Twelve years ago Israel launched “Brand Israel” to transform its image overseas. Well it doesn’t seem to be working. Marketers for Tel Aviv have sought to disconnect the city from Israel, because the Israel brand is “contentious” and “less than savory,” a brand development site reports.
[F]or Tel Aviv, successfully appealing to its target demographic of young people and tourists is in some cases hindered by a less than savoury image of Israel that is often communicated globally.
“The challenge of the Tel Aviv brand is, of course, the national brand of Israel,” says Hila Oren, CEO of the Tel Aviv Foundation. “But today, following the lead of other global cities, Tel Aviv as a brand has succeeded in disconnecting the city from the national brand of Israel. By engaging in urban issues that are globally relevant, the city’s brand focuses on the innovation happening within Tel Aviv itself.”
The branding aims to convince students, tourists, and immigrants that Tel Aviv is “an entity almost separate to that of Israel.”

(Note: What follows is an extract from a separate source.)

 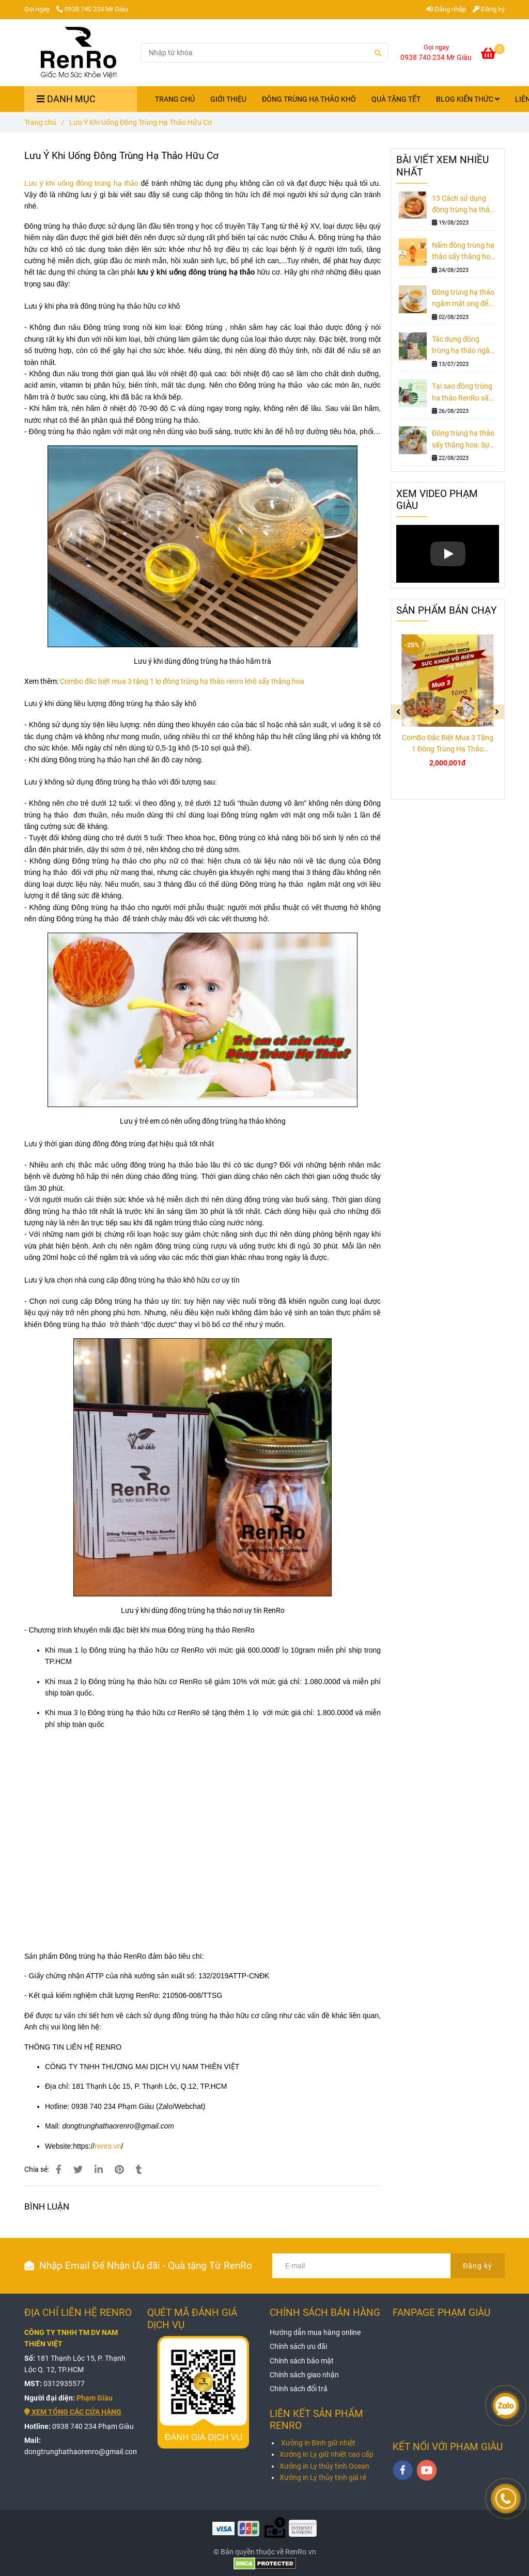 What do you see at coordinates (318, 2443) in the screenshot?
I see `Xưởng in Bình giữ nhiệt [Lưu Ý Khi Uống Đông Trùng Hạ Thảo Hữu Cơ - RenRo]` at bounding box center [318, 2443].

To combat its geographical challenge and elevate Tel Aviv’s status as a city powered by young minds and creative technology, the mayor’s office of Tel Aviv-Yafo launched Tel Aviv Global in 2010. Dedicated to positioning Tel Aviv as a ‘leading international business centre that specialises in innovation,’ Tel Aviv Global is combatting the country’s sometimes contentious image and portraying Tel Aviv as an entity almost separate to that of Israel. Led by Oren, the initiative focuses on economic development, tourism and reinforcing global communication networks to strengthen Tel Aviv’s positioning. This is all while encouraging the outside world to recognise Tel Aviv for its people, which Oren believes are its strongest asset…
Ongoing political tensions notwithstanding, Tel Aviv has retained its image as a centre of free living.
A historic advantage for Tel Aviv over rival cities in Israel such as Jerusalem “is its… reputation for liberalism,” Oren says. It aims to compete with Abu Dhabi, New York, London, Tokyo.
And some people say that Boycott, Divestment and Sanctions (BDS) is not working. Of course it’s working. It’s advancing this shift in perception.
PS This opening page of Oren’s Discover Tel Aviv website mentions Israel only once (and misspells it).